Я выразил сомнение в том, что эти останки имеют хоть какое-нибудь отношение к славному коровьему племени, а Олег, брезгливо потыкав носком кроссовка Вовину добычу, авторитетно заявил, что это, скорее всего, ишак, умерший от старости в позапрошлом году. Вова стоял и молча взирал на нас добрым, всепрощающим взглядом.
   Ну, и что мы со всем  этим будем делать?,   неожиданно спокойно спросил Лёха,   оно же через два дня испортится нафиг!
   Мы приготовим из него фарш!,   торжественно объявил Вова и ласково посмотрел на нас, как на несмышлёнышей.
   Фарш?,   Олег аж подпрыгнул и переместился чуть ближе к ледорубам,  А где мы будем хранить фарш? Или ты думаешь, что он не портится?
Вова благожелательно объяснил, что, если мы добавим в фарш побольше лука, покруче посолим, а, поднявшись наверх, закопаем в снегу, то ничего с ним не случится.
В принципе, спорить с этим смысла не было, в снегу мясо могло храниться, даже без лука и соли. Проблемка была в том, что от того места, где мы планировали поставить палатки, до ближайшего снежника надо было топать минут сорок.

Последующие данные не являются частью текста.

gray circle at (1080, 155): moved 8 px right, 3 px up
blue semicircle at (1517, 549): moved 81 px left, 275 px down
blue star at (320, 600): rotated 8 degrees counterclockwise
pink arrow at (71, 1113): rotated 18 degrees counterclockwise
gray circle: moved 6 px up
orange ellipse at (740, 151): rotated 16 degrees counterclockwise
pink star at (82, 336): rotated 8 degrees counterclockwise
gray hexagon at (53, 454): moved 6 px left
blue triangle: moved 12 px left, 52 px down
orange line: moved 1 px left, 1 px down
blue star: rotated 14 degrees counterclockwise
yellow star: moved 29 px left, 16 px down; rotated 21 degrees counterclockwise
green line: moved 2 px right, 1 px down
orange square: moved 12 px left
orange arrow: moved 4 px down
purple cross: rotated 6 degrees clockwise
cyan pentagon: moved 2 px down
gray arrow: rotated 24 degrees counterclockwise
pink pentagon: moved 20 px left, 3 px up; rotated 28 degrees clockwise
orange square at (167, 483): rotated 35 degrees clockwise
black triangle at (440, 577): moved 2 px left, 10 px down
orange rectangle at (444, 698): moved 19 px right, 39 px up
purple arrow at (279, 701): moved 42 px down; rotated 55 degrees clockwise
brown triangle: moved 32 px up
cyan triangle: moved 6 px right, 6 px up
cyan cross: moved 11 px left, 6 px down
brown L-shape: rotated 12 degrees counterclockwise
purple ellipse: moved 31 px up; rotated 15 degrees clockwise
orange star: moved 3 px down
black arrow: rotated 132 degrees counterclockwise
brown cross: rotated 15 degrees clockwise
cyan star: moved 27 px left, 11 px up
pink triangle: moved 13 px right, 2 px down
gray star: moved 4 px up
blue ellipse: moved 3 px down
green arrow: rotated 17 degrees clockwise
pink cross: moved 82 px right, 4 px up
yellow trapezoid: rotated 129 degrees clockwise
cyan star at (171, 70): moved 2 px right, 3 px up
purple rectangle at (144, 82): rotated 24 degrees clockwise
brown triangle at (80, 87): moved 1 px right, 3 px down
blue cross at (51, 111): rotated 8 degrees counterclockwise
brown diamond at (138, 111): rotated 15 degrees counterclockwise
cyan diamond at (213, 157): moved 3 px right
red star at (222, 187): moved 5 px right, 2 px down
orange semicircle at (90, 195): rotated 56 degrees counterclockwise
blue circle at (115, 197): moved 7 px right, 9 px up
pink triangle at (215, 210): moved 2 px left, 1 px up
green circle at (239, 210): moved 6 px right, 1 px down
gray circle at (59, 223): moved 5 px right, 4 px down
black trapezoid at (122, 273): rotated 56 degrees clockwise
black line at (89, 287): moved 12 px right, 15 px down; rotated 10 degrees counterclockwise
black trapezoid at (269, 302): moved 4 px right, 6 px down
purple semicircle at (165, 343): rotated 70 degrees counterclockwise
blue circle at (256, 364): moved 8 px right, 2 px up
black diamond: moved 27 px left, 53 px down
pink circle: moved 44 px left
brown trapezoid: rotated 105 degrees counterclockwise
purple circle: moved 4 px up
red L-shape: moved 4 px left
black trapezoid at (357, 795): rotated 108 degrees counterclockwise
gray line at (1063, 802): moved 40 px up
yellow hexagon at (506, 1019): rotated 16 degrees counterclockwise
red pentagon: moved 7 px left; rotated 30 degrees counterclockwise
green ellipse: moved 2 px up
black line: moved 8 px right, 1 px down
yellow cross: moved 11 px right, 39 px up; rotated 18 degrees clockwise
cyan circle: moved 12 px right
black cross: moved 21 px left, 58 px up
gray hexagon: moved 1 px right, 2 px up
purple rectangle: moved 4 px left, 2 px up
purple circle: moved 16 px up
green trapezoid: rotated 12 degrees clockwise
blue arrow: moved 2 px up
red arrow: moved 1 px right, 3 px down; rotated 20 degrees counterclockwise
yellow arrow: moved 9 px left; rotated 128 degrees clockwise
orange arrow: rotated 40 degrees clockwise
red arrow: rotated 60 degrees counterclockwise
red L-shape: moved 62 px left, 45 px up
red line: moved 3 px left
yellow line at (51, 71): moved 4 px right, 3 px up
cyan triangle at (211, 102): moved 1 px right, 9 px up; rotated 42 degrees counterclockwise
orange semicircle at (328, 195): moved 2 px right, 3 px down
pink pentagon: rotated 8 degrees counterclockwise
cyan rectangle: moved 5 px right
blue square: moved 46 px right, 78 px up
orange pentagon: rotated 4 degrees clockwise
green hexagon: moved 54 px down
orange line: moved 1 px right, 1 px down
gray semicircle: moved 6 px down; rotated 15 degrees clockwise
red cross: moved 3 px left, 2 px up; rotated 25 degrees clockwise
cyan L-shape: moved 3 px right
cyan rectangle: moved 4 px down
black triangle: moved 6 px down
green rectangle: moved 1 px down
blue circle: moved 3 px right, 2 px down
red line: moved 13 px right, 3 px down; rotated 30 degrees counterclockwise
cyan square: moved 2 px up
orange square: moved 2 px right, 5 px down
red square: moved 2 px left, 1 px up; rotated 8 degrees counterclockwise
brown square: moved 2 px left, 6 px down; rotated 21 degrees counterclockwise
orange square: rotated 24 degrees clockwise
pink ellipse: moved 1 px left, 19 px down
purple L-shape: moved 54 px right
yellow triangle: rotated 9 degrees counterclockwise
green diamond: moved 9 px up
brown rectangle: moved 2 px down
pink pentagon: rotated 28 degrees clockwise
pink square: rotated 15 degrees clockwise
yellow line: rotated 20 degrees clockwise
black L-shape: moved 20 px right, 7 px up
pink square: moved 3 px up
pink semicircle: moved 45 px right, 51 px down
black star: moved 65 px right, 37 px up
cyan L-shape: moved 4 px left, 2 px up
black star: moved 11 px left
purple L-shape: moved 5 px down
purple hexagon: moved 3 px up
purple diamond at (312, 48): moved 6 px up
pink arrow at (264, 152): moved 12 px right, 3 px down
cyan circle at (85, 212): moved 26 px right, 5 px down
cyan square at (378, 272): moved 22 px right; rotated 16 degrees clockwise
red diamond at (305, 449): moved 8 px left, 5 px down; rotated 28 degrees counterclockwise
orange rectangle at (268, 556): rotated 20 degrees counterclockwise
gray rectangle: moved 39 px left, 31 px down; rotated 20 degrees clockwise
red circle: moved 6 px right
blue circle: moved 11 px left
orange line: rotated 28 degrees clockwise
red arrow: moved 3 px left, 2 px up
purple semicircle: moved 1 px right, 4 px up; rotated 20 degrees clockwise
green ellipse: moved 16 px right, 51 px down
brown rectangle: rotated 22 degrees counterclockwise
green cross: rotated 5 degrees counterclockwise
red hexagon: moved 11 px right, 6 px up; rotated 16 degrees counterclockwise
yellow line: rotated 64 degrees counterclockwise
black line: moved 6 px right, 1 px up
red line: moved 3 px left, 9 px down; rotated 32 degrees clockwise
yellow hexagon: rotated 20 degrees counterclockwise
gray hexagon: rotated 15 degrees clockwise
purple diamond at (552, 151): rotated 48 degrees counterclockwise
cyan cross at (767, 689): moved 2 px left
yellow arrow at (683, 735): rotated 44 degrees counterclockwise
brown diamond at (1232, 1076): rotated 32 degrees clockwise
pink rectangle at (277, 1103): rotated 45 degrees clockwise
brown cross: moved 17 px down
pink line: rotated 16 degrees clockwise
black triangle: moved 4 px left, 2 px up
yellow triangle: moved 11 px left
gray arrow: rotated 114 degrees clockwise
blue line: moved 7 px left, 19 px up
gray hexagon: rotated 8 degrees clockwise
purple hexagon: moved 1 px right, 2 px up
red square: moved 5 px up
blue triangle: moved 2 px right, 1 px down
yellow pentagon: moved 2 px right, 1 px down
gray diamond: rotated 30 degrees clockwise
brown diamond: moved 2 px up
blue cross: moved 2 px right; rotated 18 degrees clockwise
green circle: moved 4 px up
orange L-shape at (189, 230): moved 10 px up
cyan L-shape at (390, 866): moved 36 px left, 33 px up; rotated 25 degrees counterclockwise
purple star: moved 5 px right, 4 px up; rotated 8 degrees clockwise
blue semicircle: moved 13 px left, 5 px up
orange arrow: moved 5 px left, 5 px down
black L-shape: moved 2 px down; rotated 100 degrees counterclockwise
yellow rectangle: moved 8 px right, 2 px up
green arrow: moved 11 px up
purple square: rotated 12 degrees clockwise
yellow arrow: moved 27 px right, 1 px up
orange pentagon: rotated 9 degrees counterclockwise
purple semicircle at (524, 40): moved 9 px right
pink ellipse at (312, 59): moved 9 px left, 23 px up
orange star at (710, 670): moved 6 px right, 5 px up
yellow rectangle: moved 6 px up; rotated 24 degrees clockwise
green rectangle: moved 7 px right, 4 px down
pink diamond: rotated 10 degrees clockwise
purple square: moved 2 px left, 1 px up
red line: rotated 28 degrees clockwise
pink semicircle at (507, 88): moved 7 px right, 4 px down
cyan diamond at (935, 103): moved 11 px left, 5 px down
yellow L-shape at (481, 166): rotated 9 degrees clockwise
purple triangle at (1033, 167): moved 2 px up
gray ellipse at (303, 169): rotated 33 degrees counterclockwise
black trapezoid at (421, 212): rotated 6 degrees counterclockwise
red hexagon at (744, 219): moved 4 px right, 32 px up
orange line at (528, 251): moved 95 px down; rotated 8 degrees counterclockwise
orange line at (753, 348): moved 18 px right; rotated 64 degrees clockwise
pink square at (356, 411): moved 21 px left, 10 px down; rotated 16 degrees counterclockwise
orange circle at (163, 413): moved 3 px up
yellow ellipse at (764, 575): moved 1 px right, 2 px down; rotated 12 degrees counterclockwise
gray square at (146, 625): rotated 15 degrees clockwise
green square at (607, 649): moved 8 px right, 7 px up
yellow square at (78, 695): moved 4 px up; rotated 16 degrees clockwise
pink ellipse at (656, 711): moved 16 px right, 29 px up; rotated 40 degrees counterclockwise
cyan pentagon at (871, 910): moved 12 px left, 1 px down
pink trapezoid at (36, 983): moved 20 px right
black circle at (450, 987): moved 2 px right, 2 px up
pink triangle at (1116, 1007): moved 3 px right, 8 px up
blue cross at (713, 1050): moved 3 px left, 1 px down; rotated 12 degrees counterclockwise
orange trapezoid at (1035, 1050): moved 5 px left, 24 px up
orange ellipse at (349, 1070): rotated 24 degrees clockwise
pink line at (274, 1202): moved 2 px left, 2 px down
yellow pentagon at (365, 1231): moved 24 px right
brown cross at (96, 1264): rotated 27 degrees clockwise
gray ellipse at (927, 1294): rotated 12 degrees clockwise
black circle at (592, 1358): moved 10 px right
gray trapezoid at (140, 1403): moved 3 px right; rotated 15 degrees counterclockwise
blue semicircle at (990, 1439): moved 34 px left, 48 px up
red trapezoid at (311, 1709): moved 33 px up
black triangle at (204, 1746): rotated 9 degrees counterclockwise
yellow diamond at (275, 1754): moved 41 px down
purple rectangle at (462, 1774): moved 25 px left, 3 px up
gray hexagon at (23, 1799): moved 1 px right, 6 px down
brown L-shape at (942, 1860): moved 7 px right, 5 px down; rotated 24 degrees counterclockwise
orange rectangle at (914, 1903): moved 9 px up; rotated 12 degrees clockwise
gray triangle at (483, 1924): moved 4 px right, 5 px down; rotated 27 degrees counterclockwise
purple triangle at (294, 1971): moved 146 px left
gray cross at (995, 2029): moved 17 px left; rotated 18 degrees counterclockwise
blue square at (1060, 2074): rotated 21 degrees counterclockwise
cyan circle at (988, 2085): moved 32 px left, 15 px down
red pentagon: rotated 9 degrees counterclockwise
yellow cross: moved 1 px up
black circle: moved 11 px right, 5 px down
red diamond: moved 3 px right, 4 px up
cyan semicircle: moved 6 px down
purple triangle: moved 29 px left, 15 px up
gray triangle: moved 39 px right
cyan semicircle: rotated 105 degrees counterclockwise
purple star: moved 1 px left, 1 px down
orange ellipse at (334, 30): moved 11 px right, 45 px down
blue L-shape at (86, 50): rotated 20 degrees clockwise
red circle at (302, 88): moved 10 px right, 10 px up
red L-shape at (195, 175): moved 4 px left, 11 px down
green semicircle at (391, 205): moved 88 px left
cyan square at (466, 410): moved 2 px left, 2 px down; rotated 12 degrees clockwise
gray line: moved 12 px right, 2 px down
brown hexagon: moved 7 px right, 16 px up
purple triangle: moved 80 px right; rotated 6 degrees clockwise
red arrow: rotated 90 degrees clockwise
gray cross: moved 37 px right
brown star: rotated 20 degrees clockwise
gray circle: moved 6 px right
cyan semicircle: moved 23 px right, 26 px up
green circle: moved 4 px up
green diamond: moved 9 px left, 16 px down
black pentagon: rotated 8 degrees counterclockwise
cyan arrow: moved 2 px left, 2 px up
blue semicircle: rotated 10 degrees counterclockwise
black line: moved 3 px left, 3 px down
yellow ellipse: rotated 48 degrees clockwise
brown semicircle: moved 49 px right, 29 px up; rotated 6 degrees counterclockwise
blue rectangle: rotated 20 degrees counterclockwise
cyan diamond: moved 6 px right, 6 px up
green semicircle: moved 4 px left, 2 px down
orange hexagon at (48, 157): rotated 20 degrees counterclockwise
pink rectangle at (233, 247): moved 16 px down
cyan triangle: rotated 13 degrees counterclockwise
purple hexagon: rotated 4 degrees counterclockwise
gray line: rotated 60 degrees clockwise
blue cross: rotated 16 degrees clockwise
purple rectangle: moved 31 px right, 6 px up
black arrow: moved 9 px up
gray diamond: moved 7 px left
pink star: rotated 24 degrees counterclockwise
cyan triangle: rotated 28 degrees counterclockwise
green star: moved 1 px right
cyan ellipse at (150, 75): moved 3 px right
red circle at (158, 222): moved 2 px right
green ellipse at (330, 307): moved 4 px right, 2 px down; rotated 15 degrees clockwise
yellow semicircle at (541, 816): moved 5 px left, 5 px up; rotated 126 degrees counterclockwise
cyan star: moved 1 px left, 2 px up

   Ну, хорошо,   Олег чуть успокоился, и мне показалось, что судьба Троцкого Вове почти уже не грозит,   А как ты собираешься перекручивать мясо в фарш?
   Через мясорубку,   терпение Вовино было воистину безграничным.
   Через мясорубку?,   тень Льва Давидовича опять незримо повисла над Вовой,   А где мы её возьмём?
   Где?,  Вова растерянно обвёл нас взглядом, словно ждал, что мы сейчас дружно достанем из карманов по мясорубке и наперебой начнём предлагать ими воспользоваться. Но, то ли ни у кого не имелось в запасе свободной мясорубки, то ли по причине природной скаредности, никто ему не ответил, и Вова сник, как сдувшийся воздушный шарик.
   Ладно, мужики,   подвёл черту Лёха, доставая откуда-то здоровенный складной нож,   давайте, пока мы этого скелета на кусочки разберём,   Лиля, при этих словах тихонько ойкнула, но Лёха продолжил,   а ты, Вован, шуруй, ищи мясорубку. Найдёшь, глядишь и жив останешься.
Тот просиял и сиганул в темноту азиатской ночи, уверив нас, что всё будет в порядке. Мы уже имели некоторое представление о том, что означает Вовино «в порядке», поэтому, отослав Лилю спать, по причине позднего времени и завтрашнего раннего подъёма, взялись разделывать останки неведомого животного перочинными ножичками. Однако буквально через двадцать минут, сияющий Вова предстал перед нами, гордо держа перед собой настоящую мясорубку.
 Где он отыскал её посреди ночи в спящем альплагере, и куда дел после того, как всё мясо, за исключением нескольких, особо сочных кусков, из которых Вова пообещал нам, по возвращении, забацать такой шашлык, какого мы отродясь не пробовали, я так никогда и не узнал.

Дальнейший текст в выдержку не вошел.